JOHANNESBURG – While the consumer economy celebrates a retail boom, South Africa’s heavy industrial sector is entering 2026 facing an existential deadline. With just six months remaining until June 2026, the “Gas Cliff”—the date Sasol is scheduled to cease natural gas supply to third-party industrial users—is no longer a distant threat, but an immediate operational reality.
According to the Industrial Gas Users Association of Southern Africa (IGUA-SA), the suspension of supply threatens approximately 70,000 jobs across KwaZulu-Natal and Gauteng, impacting glass, steel, and chemical manufacturers who rely on gas for thermal processing.
The “GasHub” Lifeline
In a last-ditch effort to avert deindustrialization, major gas users officially launched GasHub late last month (November 2025). This non-profit aggregator aims to pool the demand of dozens of factories to make bulk Liquefied Natural Gas (LNG) imports viable.
“We are moving from a monopoly supply model to a self-funded import model,” noted a GasHub spokesperson yesterday. “But the infrastructure lag is our biggest enemy. We are racing to secure port access at Richards Bay before the Sasol taps run dry.”
Sasol’s “Bridge” Proposal
Sasol has offered a temporary reprieve. In a regulatory filing earlier this quarter, the energy giant proposed diverting Methane Rich Gas (MRG) from its Secunda operations to serve external customers for a limited “bridging period” from July 2026 to 2028.
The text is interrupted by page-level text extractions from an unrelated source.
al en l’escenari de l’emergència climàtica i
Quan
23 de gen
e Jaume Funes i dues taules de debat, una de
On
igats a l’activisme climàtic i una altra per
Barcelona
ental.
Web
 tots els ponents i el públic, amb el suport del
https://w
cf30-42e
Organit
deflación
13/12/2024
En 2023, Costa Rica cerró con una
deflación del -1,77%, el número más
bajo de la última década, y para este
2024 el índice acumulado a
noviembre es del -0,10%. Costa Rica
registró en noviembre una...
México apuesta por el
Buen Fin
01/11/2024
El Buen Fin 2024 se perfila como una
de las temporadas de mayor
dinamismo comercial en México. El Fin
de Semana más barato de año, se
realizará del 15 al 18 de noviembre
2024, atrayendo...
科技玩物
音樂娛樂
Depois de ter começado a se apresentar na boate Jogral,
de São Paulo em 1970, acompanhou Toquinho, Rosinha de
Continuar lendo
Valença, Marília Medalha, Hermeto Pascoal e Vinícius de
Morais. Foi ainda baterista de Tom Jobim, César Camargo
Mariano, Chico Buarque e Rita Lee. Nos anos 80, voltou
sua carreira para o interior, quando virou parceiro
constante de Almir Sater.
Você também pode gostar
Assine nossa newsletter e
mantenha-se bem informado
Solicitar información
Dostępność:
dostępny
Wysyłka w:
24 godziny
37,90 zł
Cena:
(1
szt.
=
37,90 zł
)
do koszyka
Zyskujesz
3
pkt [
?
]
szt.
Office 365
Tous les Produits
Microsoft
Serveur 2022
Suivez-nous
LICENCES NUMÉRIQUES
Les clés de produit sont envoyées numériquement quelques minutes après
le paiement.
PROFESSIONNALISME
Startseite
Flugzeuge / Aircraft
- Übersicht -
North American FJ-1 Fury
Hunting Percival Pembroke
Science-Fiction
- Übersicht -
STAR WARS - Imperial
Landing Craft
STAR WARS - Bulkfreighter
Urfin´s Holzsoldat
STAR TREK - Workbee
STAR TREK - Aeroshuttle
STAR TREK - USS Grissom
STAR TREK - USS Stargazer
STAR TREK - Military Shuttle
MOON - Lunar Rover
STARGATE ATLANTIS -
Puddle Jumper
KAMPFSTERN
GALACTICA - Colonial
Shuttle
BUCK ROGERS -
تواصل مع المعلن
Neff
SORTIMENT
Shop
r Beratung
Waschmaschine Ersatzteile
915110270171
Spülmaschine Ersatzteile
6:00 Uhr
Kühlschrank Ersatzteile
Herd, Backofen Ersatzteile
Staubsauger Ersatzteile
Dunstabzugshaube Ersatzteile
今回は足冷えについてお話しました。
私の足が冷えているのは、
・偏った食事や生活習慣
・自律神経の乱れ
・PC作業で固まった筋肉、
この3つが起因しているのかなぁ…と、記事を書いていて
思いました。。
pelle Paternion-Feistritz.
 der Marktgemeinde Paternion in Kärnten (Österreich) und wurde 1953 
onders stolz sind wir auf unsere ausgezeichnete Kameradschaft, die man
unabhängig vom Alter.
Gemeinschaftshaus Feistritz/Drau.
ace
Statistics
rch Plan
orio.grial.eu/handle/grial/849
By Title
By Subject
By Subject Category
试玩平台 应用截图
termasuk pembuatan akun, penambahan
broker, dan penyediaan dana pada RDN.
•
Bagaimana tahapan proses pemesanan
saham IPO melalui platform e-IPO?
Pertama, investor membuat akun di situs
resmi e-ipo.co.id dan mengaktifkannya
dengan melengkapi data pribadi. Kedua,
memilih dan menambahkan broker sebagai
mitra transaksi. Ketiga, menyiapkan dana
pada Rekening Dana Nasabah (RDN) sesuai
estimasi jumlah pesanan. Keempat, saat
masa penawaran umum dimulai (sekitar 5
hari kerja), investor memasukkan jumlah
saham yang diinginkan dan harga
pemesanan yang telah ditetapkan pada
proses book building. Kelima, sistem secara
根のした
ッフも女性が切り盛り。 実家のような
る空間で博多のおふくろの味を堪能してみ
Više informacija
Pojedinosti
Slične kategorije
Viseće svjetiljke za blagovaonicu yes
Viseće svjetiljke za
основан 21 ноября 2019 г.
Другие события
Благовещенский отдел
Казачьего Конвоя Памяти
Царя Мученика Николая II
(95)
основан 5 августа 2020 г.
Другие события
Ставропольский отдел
However, this solution comes at a premium. The proposed pricing model, currently under review by NERSA (National Energy Regulator), could see industrial gas costs spike by up to 40%, forcing manufacturers to either absorb the cost or pass it on to an already strained consumer market.
The 2026 Outlook
As factories reopen in January, energy security will replace load shedding as the primary boardroom agenda. The first quarter of 2026 will be defined by one question: Can the private sector build an LNG supply chain in six months, or will the “Gas Cliff” trigger a wave of factory closures?